One such fan, Lydia Varela of Phoenix, is a grandmother who had never before followed pro sports but didn't miss a Mercury game all season. "Everything has always been about men," she said as she waited in line at Thursday's game to have a temporary tattoo of a Mercury logo affixed to her cheek. "Now it's about women, and it's wonderful."
There's a whiff of Leninism in the way the WNBA assigned top players to particular teams and paid out insultingly low, take-it-or-leave-it salaries (average: $35,000). But the league's every other step has been to a drumbeat pounded out by Adam Smith. Relentless marketing and promotion, and creative deals with the league's three TV network partners, have resulted in universal recognition of We Got Next, the WNBA's signature catch-phrase, as well as in brisk sales of team and league merchandise.
To be sure, the WNBA wasn't free of all of pro sports' unpleasantnesses.

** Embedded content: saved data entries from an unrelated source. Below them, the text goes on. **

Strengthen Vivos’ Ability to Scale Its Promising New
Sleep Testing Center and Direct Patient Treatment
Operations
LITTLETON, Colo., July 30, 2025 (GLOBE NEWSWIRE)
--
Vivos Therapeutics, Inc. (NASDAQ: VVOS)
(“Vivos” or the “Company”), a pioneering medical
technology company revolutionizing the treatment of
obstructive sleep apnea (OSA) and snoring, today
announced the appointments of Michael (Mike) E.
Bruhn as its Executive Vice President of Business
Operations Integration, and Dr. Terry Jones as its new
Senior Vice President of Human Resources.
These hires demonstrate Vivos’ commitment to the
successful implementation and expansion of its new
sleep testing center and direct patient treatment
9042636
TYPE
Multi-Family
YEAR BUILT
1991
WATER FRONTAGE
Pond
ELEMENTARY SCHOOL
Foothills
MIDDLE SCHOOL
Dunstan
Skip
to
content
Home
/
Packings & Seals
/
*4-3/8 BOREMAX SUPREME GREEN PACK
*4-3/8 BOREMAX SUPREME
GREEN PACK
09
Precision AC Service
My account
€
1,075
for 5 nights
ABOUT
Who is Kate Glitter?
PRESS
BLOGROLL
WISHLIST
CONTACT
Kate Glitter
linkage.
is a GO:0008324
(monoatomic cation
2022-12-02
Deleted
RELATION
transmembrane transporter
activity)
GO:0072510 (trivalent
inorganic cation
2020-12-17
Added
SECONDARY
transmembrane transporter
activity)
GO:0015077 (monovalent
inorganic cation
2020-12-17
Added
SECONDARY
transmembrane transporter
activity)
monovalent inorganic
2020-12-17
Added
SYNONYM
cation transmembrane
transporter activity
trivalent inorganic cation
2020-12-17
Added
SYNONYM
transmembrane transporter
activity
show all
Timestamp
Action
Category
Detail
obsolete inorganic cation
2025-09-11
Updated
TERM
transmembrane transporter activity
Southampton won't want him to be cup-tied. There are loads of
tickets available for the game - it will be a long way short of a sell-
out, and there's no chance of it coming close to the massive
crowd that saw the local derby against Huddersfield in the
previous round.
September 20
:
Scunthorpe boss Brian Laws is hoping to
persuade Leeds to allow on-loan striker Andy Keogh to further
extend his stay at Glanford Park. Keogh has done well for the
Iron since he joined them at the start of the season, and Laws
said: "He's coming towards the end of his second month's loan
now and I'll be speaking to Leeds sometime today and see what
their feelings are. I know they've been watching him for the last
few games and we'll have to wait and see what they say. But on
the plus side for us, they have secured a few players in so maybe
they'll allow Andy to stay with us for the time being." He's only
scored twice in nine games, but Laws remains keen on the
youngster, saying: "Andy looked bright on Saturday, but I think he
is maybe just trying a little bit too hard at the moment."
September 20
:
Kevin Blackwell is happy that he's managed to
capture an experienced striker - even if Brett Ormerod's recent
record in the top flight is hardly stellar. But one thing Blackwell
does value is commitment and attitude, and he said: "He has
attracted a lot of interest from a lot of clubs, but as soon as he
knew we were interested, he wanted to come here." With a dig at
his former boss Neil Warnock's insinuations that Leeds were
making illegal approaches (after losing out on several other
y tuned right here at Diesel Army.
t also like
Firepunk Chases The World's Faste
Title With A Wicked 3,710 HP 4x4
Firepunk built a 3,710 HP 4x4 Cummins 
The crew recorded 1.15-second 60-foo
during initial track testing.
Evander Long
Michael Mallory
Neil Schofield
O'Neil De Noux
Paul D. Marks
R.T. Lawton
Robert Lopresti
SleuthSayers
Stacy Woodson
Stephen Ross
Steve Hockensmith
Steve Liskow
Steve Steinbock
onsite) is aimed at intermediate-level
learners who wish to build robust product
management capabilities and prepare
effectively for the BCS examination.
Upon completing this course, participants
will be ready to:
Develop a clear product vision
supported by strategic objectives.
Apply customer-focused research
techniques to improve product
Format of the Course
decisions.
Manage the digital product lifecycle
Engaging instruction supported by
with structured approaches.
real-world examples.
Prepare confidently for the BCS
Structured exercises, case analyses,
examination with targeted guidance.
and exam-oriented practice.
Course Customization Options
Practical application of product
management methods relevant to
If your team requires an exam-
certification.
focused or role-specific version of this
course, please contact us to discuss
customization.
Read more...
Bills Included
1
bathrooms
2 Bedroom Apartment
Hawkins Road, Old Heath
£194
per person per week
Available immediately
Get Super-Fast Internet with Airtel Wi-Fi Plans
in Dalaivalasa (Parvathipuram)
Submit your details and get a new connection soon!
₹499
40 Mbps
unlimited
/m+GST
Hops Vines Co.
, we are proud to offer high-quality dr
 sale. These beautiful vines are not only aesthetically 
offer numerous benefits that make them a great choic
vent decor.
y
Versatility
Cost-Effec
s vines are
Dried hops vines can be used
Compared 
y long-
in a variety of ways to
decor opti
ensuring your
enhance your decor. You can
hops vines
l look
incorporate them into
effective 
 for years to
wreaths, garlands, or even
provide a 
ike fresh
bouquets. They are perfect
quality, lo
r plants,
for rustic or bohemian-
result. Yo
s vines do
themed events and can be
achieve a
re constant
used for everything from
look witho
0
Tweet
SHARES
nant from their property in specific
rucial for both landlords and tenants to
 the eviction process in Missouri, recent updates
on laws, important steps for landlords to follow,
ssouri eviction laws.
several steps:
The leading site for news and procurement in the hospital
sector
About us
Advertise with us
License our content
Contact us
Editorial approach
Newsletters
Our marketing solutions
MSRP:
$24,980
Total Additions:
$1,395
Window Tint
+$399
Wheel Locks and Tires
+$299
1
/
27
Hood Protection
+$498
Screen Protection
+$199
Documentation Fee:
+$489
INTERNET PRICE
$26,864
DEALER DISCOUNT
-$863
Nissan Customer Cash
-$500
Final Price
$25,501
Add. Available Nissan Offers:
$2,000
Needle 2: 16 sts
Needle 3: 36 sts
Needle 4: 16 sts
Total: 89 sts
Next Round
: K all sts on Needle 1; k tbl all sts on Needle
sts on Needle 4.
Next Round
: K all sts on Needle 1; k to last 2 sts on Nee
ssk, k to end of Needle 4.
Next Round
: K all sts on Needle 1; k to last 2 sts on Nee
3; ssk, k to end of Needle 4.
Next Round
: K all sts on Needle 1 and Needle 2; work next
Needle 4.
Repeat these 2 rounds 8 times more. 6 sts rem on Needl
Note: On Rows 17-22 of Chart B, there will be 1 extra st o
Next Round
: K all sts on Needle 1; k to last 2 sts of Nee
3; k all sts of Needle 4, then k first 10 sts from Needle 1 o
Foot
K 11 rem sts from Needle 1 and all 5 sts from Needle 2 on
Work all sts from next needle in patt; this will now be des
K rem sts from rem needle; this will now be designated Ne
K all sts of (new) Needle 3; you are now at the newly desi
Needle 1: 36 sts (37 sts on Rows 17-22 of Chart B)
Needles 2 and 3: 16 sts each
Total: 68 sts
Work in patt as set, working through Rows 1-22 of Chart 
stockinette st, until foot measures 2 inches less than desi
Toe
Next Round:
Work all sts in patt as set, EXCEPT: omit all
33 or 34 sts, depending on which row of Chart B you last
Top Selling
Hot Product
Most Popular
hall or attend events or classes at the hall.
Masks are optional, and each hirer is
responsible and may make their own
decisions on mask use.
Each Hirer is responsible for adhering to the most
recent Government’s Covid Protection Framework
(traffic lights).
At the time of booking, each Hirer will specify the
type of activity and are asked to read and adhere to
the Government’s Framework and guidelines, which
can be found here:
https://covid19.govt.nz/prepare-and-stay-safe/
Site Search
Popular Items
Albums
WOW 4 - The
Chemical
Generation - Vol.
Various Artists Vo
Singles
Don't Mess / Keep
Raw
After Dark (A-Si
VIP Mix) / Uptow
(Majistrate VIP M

Two coaches (the Los Angeles Sparks' Linda Sharp and the Sacramento Monarchs' Mary Murphy) were fired, and several players were fined. At least one player worries that, paradoxically, success may sully the purity of purpose that accounts for the WNBAs appeal. "We sustained ourselves for years just on our love of the game," says Liberty forward Sue Wicks, a 30-year-old veteran of nine vagabonding seasons overseas. "We still have that love, and that's what the fans are connecting with. But now we're getting a sample of what it's like being a male pro athlete, and eventually we might take all this for granted. We might stop playing defense because scoring points is how you make the Ail-Star team, or stop diving for loose balls because by prolonging your career you can make more money."